**Goal of the exercise:**
When the line with "dossier.gbSan" appears below, start repeating lines exactly, and keep going through the line with "Editorial / Mos gjuani me"; add nothing outside that span.

**Records for processing:**
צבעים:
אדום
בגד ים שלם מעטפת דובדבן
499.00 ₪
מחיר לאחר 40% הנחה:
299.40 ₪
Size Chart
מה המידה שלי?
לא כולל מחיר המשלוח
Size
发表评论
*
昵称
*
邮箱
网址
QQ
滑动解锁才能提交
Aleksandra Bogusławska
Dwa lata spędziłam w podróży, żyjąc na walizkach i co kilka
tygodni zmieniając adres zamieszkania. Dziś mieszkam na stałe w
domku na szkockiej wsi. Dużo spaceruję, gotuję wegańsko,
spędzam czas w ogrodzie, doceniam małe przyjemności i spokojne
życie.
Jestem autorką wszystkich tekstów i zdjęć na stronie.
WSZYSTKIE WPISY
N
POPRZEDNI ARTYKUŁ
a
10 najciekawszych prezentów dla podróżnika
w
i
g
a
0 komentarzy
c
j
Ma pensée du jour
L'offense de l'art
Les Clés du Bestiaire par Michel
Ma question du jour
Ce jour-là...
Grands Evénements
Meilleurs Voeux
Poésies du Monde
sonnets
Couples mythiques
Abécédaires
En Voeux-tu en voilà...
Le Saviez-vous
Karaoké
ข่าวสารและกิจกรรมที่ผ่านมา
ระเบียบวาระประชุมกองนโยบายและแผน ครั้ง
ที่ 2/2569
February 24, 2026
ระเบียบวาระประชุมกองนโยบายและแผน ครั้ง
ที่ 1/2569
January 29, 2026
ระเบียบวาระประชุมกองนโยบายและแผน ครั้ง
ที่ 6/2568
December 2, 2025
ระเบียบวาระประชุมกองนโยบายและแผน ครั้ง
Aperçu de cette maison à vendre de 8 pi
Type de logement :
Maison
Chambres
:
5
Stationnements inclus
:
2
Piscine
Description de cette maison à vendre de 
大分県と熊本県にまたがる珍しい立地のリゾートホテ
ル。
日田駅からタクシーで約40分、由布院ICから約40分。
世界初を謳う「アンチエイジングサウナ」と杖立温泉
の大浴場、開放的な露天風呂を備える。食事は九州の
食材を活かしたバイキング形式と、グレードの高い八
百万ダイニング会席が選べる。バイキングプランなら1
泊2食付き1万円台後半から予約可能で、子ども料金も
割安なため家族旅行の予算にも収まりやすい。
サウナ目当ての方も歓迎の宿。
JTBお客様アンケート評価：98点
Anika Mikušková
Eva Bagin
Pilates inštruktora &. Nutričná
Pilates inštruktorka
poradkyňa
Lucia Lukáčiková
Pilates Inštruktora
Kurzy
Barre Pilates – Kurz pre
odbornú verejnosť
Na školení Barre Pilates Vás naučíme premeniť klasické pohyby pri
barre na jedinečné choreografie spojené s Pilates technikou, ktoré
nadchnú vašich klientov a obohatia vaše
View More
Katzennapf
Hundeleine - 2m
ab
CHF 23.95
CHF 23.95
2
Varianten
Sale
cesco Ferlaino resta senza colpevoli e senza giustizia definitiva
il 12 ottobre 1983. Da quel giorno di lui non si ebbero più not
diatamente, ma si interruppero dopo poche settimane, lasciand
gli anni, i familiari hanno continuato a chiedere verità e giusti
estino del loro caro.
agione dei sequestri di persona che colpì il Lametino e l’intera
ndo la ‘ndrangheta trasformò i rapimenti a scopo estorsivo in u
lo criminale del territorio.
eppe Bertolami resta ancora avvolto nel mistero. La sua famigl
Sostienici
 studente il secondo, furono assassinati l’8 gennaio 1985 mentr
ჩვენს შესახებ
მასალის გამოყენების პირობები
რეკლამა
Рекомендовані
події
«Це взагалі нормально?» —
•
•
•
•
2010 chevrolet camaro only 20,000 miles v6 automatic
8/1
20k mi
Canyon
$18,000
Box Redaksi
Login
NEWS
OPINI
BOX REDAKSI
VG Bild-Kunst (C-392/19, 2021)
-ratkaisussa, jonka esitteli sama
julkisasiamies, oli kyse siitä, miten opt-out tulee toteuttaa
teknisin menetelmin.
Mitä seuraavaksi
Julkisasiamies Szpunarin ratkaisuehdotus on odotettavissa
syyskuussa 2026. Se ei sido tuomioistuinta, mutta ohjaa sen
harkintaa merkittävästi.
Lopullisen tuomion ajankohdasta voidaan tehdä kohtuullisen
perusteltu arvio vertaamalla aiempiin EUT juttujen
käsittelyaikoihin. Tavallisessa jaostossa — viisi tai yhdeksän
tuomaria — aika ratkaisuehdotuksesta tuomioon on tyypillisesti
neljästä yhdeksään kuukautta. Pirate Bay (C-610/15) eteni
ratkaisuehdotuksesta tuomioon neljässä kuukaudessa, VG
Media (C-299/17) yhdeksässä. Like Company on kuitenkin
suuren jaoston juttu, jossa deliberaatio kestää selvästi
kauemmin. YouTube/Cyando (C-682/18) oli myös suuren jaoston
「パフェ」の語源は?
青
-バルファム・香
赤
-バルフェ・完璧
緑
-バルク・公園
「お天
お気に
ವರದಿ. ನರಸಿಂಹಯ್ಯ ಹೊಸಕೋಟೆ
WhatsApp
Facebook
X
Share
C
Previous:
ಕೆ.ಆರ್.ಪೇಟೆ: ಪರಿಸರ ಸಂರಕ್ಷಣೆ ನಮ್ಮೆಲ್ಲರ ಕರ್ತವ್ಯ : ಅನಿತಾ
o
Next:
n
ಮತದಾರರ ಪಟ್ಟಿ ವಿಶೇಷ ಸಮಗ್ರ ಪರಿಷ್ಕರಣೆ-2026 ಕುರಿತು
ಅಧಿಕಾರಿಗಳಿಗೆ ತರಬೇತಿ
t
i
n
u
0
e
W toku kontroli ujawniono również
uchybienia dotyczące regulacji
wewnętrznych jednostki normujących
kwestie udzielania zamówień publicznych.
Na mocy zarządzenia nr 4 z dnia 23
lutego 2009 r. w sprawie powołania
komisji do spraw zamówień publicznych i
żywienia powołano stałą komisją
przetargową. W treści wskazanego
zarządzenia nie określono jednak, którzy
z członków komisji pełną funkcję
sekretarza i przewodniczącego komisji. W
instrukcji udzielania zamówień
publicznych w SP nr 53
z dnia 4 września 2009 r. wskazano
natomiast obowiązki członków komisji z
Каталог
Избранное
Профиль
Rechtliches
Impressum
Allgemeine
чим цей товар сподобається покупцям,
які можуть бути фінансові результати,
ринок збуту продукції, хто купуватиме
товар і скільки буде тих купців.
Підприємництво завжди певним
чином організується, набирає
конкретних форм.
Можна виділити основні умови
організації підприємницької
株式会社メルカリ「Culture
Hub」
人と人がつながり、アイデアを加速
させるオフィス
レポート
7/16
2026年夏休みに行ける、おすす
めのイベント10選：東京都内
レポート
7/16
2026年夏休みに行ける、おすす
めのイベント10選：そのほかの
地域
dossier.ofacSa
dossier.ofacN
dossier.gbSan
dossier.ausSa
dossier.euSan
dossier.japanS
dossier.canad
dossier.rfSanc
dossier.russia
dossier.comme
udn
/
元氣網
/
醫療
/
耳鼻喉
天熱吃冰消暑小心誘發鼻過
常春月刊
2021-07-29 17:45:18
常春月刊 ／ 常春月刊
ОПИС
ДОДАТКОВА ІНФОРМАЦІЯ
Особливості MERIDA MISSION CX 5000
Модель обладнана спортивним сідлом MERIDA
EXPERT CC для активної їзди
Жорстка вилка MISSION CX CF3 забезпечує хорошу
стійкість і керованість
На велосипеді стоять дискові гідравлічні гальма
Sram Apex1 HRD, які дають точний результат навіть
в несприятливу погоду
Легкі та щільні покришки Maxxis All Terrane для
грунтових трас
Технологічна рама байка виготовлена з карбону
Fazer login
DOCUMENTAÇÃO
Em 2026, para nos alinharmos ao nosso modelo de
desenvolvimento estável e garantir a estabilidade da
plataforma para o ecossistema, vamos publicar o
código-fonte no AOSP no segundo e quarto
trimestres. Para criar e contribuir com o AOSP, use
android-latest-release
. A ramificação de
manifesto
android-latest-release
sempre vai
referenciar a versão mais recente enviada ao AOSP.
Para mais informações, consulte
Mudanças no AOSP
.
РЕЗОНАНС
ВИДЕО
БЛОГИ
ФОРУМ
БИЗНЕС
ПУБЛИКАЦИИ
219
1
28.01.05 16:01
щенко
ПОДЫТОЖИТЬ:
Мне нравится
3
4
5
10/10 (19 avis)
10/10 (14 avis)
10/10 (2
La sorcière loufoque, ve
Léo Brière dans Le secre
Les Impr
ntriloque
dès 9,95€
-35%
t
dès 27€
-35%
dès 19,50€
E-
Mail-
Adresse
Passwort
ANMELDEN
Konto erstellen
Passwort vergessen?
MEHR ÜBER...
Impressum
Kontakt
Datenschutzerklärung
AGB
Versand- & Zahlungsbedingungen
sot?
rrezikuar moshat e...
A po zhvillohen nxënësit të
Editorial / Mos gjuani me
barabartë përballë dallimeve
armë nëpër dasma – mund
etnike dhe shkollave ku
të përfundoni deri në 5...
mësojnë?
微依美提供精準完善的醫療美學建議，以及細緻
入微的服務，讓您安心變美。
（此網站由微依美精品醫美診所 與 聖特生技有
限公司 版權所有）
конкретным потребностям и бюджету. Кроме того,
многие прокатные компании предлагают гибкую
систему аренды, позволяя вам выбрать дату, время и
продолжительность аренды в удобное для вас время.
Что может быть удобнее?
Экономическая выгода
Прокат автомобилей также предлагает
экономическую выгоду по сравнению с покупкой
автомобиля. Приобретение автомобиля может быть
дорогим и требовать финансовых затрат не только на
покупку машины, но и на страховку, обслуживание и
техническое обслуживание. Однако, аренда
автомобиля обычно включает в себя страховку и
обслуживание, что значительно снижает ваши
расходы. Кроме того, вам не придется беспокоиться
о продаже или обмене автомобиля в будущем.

**Reply:**
dossier.gbSan
dossier.ausSa
dossier.euSan
dossier.japanS
dossier.canad
dossier.rfSanc
dossier.russia
dossier.comme
udn
/
元氣網
/
醫療
/
耳鼻喉
天熱吃冰消暑小心誘發鼻過
常春月刊
2021-07-29 17:45:18
常春月刊 ／ 常春月刊
ОПИС
ДОДАТКОВА ІНФОРМАЦІЯ
Особливості MERIDA MISSION CX 5000
Модель обладнана спортивним сідлом MERIDA
EXPERT CC для активної їзди
Жорстка вилка MISSION CX CF3 забезпечує хорошу
стійкість і керованість
На велосипеді стоять дискові гідравлічні гальма
Sram Apex1 HRD, які дають точний результат навіть
в несприятливу погоду
Легкі та щільні покришки Maxxis All Terrane для
грунтових трас
Технологічна рама байка виготовлена з карбону
Fazer login
DOCUMENTAÇÃO
Em 2026, para nos alinharmos ao nosso modelo de
desenvolvimento estável e garantir a estabilidade da
plataforma para o ecossistema, vamos publicar o
código-fonte no AOSP no segundo e quarto
trimestres. Para criar e contribuir com o AOSP, use
android-latest-release
. A ramificação de
manifesto
android-latest-release
sempre vai
referenciar a versão mais recente enviada ao AOSP.
Para mais informações, consulte
Mudanças no AOSP
.
РЕЗОНАНС
ВИДЕО
БЛОГИ
ФОРУМ
БИЗНЕС
ПУБЛИКАЦИИ
219
1
28.01.05 16:01
щенко
ПОДЫТОЖИТЬ:
Мне нравится
3
4
5
10/10 (19 avis)
10/10 (14 avis)
10/10 (2
La sorcière loufoque, ve
Léo Brière dans Le secre
Les Impr
ntriloque
dès 9,95€
-35%
t
dès 27€
-35%
dès 19,50€
E-
Mail-
Adresse
Passwort
ANMELDEN
Konto erstellen
Passwort vergessen?
MEHR ÜBER...
Impressum
Kontakt
Datenschutzerklärung
AGB
Versand- & Zahlungsbedingungen
sot?
rrezikuar moshat e...
A po zhvillohen nxënësit të
Editorial / Mos gjuani me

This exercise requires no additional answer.